- [Aim of the exercise] Your answer must be one number: the count of lines below that include "proof".

╔══

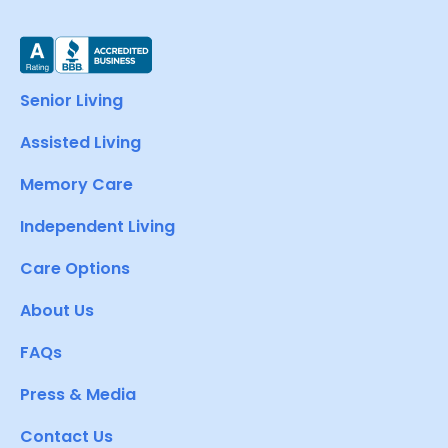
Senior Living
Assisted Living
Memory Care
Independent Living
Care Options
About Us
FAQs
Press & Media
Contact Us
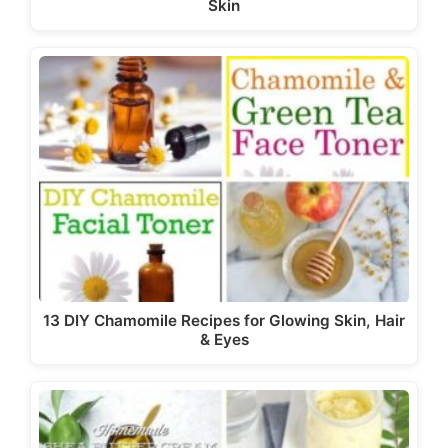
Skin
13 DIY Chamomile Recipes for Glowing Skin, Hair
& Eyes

╚══
╔══

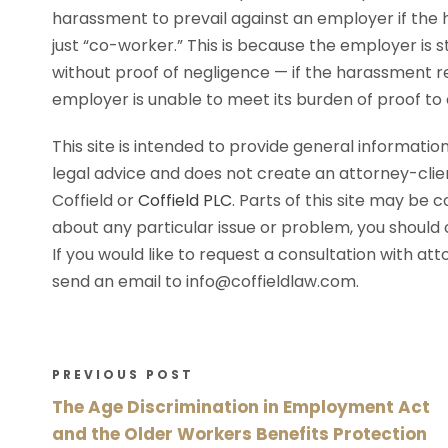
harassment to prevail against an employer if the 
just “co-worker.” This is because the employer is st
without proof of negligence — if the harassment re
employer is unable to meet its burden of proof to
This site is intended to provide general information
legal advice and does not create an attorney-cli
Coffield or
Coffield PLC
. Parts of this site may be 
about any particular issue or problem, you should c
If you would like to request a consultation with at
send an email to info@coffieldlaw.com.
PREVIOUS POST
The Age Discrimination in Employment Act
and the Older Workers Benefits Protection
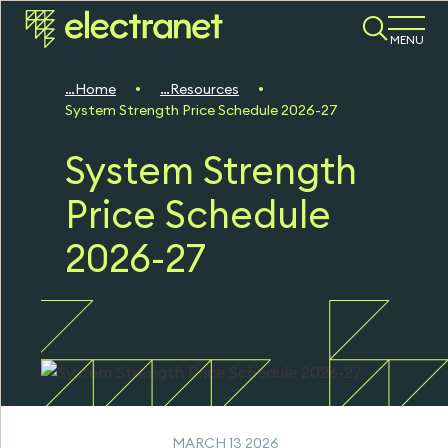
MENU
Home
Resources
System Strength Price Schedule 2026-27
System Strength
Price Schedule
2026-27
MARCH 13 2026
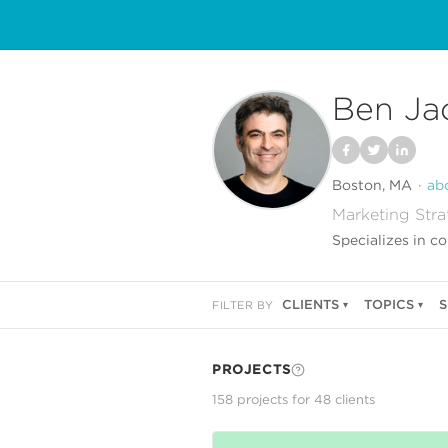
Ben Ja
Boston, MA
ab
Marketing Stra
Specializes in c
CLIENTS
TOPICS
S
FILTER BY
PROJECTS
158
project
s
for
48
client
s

╚══

- [Output of the task] 2